Note: Parts 1 and 2 can be found in HW3_I.ipynb.

Part 1: Intro to PySpark

As a warm-up, we would like you to perform a simple computation within the Spark framework. More importantly, we want you to get a feel for the broader context before diving into the nitty-gritty implementation details.

1.1: Implement countWords()

For this task, load the passed-in text file into an RDD using sc.textFile and return a python list of the 20 words that appear most frequently, along with their counts. You should convert all characters to lower case and split on any whitespace. (If you happen to know what stemming is, don't do it here -- we'll take the lowercased text verbatim.)

Tips:

  • Potentially useful PySpark methods: flatMap, map, reduceByKey, takeOrdered, and/or top (you may change the provided result_rdd.take(20))
  • The output of this function should look like: [('the', 692), ('and', 671), ('i', 638), … ('his', 165)]
  • Functions like reduceByKey operate on tuples in python that are of the form (key, value).

Part 2: Diving Right In - PySpark Fundamentals

2.1: TextFile

In Part 1, we took advantage of a built-in Spark method called textFile: it creates an RDD containing lines of text from a file on a shared file system. The RDD loading mechanism works by assigning partitions to multiple parallel processes, each with a different position in the file. Each will read its corresponding partition of the file and extract lines from that partition.

To get a more hands-on understanding of how things work, we're going to implement our own textFile method in PySpark, which will be a bit more flexible by supporting custom line delimiters.

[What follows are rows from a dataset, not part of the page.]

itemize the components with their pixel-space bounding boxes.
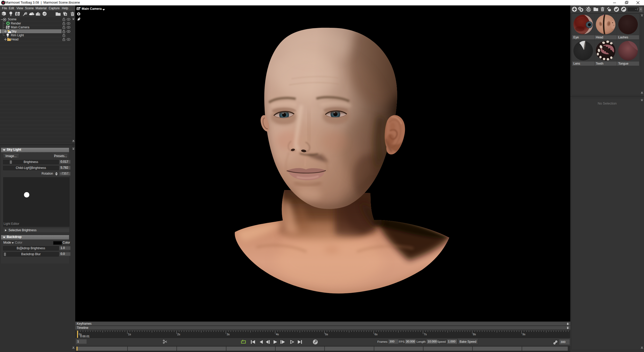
svg-text:6s: 6s	[375, 333, 378, 336]
svg-text:5s: 5s	[325, 333, 328, 336]
svg-text:4s: 4s	[276, 333, 279, 336]
svg-text:2s: 2s	[177, 333, 180, 336]
svg-text:9s: 9s	[522, 333, 526, 336]
svg-text:3s: 3s	[227, 333, 230, 336]
svg-text:1s: 1s	[128, 333, 131, 336]
svg-text:8s: 8s	[473, 333, 476, 336]
svg-text:0:00.01: 0:00.01	[80, 335, 90, 338]
svg-text:7s: 7s	[424, 333, 427, 336]
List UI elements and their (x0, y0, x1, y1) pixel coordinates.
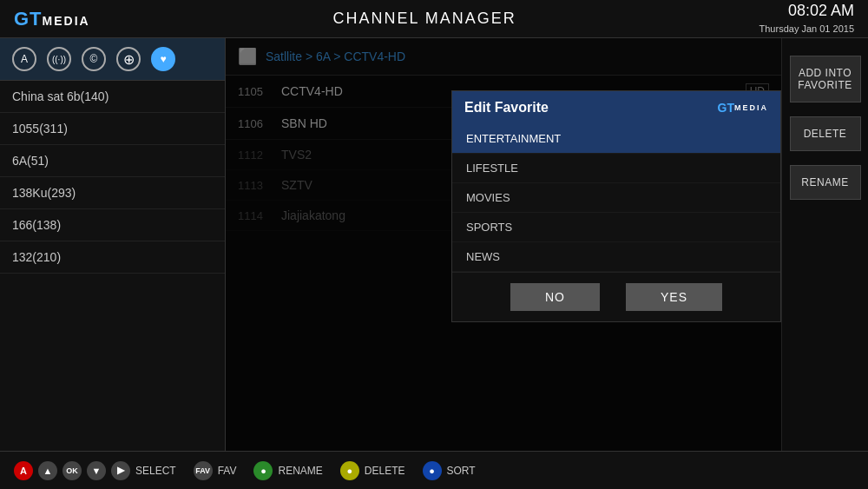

Like any PySpark code, we should expect a separate instance of our code to be launched by Spark on each of many machines running in parallel. All the instances of our code can read from the same file on the same filesystem, but should work on separate partitions of the file so that each line is produced exactly once. Our method will need to use Python's File Object API to read in the appropriate bytes from the file and split them into lines. The tricky bit here is to figure out what bytes to read on each instance, and how to produce (all of the) complete lines from the file across all the instances. You may want to sketch this out on paper before you start coding--make sure to think about the messy cases up front!

Here is a hint:

textFile

2.1.1: Implement readlinesInPartition()

You are given a filename, a delimiter character and a specified number of instances (partitions) for Spark to parallelize across. Your challenge is to write code such that each instance will open the file and produce lines via your readlinesInPartition() method. Each line in the file should be produced by exactly one instance. You should also take a look at textFile(), which will use the method you implement.

Tips:

  • textFile() should return a generator (you should yield great things).
  • The output of readlinesInPartition() should not include the delimiter.
  • Use the file's size in bytes and number of partitions to help determine where in the file each partition should start loading from. You don't have to split the file perfectly evenly (but you can if you like).
  • The test we've included in utils/tests.py replaces all '\n''s with '\\n''s, which should make test output easier to parse. You can run these tests at the bottom of each notebook.

2.2: RDD Transformations

Much of the Spark RDD API can be built using a few basic RDD operations like mapPartitionsWithIndex, zipPartitions, and partitionBy. In this part of the homework we will be writing several of the higher level operations using (filter, flatMap, reduceByKey, and join) using just these basic building blocks. All functions in utils/CleanRDD.py are available for you to use - it is a subset of the actual RDD implementation. The purpose is for you to understand how to compose many transformations using basic primitives. Please do not try to break any abstraction barriers.

For this task, implement filter, flatMap, reduceByKey, and join (you may implement these in any order). More details on what each function should do are provided in the notebook comment blocks. If numPartitions is not given, you should maintain the same number of current partitions.

Quick clarifications: filter and flatMap are streaming. reduceByKey and join will require you to materialize the data. In reality, materializing the data may not fit into memory. Therefore, in real life, you'll need to utilize out-of-core mechanisms, but making you do that for a 2 week project would be cruel and inhumane, so you can ignore this for now.

Note: Parts 3 and 4 can be found in HW3_II.ipynb.

Part 3: CacheMap

3.1 Implement ClockMap

Let's explore how we can add caching capabilities to an RDD, which would improve performance on some datasets. First, you should implement a cache with the clock replacement policy in ClockMap. It should operate as follows:

clock = ClockMap(2, lambda x: x**2)
clock[6] = 36
clock[5] = 25
clock[1] = 1  # cache miss
clock[1] = 1  # cache hit

Description for the instance variables:

Assume x is the input to the function, and self.fn(x) is the output.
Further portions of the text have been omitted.